For media, Donald Trump’s Nov. 8 victory is final proof that the Electoral College is an antiquated relic that needs to go.
But it’s more than just an antiquated relic from America’s past, anguished newsrooms have argued in the wake of Hillary Clinton’s stunning defeat. The Electoral College is also racist and possibly sexist, some have claimed.
Slate, for example, published a story not long after Election Day titled, “The Electoral College is an instrument of white supremacy – and sexism.”
The New York Times also got in on the action this week with an editorial titled, “Time to End the Electoral College.”
Like Slate, but slightly less feverish, the Times posited that the Electoral College is kind of racist.
“The Electoral College, which is written into the Constitution, is more than just a vestige of the founding era; it is a living symbol of America’s original sin,” they wrote. “When slavery was the law of the land, a direct popular vote would have disadvantaged the Southern states, with their large disenfranchised populations. Counting those men and women as three-fifths of a white person, as the Constitution originally did, gave the slave states more electoral votes.”
“Yes, Mr. Trump won under the rules, but the rules should change so that a presidential election reflects the will of Americans and promotes a more participatory democracy,” the board added.

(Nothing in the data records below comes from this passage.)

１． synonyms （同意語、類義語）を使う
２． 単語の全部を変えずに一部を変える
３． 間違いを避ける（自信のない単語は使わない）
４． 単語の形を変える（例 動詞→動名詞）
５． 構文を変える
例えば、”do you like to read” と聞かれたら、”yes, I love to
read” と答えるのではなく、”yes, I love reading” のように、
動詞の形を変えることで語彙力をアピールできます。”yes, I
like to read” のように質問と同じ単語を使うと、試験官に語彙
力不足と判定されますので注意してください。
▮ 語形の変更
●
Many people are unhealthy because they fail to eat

Additional media voices have weighed in with likeminded arguments.
“Yes, it is ironic that this racist idea, the Electoral College, 225 years later ended up benefiting the candidate who spewed racism hate,” said filmmaker and frequent cable news commentator Michael Moore.
National Public Radio contributor Samuel Black said, “The electoral college is not only racist historically, but concretely devalues the votes of non-white citizens today.”

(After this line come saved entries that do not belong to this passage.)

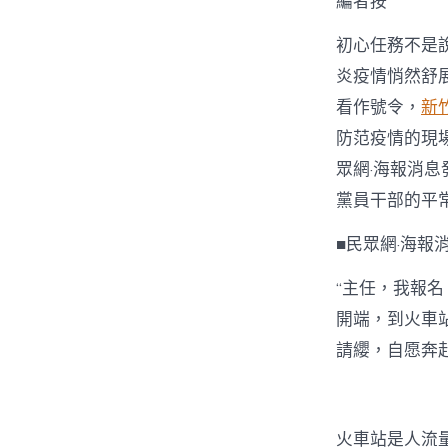
編者按
初心任務不是
炎疫情悄然舒
看作號令，
新
防范疫情的現
眾網·海報消息
黨員干部的平
■民眾網·海報
“主任，我報名
開端，到火車
請纓，自愿奔
火車站是人流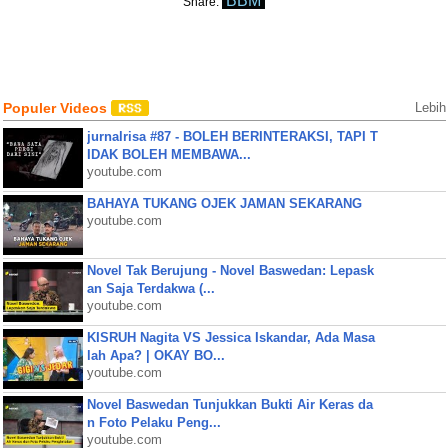
BBM
Share:
Populer Videos
Lebih
jurnalrisa #87 - BOLEH BERINTERAKSI, TAPI T
IDAK BOLEH MEMBAWA...
youtube.com
BAHAYA TUKANG OJEK JAMAN SEKARANG
youtube.com
Novel Tak Berujung - Novel Baswedan: Lepask
an Saja Terdakwa (...
youtube.com
KISRUH Nagita VS Jessica Iskandar, Ada Masa
lah Apa? | OKAY BO...
youtube.com
Novel Baswedan Tunjukkan Bukti Air Keras da
n Foto Pelaku Peng...
youtube.com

The Detroit Free Press’ Stephen Henderson also wrote an op-ed titled, “The electoral college and its racist roots.”
The far-left website Daily Kos ran the none-too-subtle headline, “From slave states to whose vote counts, the Electoral College has protected white power.”
You get the picture.
The funny thing is, certain newsrooms that have published handwringing denunciations of the mechanism by which U.S. presidents are chosen, seem to forget they defended this very same system in the past.
The New York Times in particular once mounted a smart defense of the Electoral College back in December 2000 – just after George W. Bush beat Al Gore for the White House.

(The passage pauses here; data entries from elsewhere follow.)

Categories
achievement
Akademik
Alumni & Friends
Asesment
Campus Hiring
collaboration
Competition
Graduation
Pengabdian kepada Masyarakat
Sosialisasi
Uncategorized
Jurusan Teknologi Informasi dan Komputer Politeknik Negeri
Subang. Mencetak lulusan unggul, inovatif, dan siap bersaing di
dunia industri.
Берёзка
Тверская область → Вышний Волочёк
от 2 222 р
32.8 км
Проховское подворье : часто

In an editorial published 16 years ago, the Time’s board argued quite vigorously that the case for keeping the system are, “compelling, and in our view, outweigh the majoritarian case” that their state’s new Senator-elect, Hillary Clinton, was then advancing.
“The system has survived earlier instances in which the winner of the popular vote was denied the presidency,” they added at the time. “Wise voters and legislators will want to make sure that it survives this one as well.”
Interestingly enough, the Times’ editorial board forgot all about this 16-year-old defense, and admitted as much in a correction added to its editorial this week. (They wrote: “An earlier version of this editorial incorrectly stated that the editorial board has been opposed to the Electoral College going back 80 years. It failed to note an exception: in 2000, the board defended the college after the election of George W. Bush.”)
There is a lot going on here, and it’s probably not the best use of one’s time going through and trying to unpack arguments made in bad faith. For now, let’s just say that there are ways to have a good-faith debate about the Electoral College, and that the above do not represent anyone’s best efforts.
Further, there’s something strange about waiting until after a certain party’s shellacking to sound the alarm on a supposedly sexist and racist political mechanism.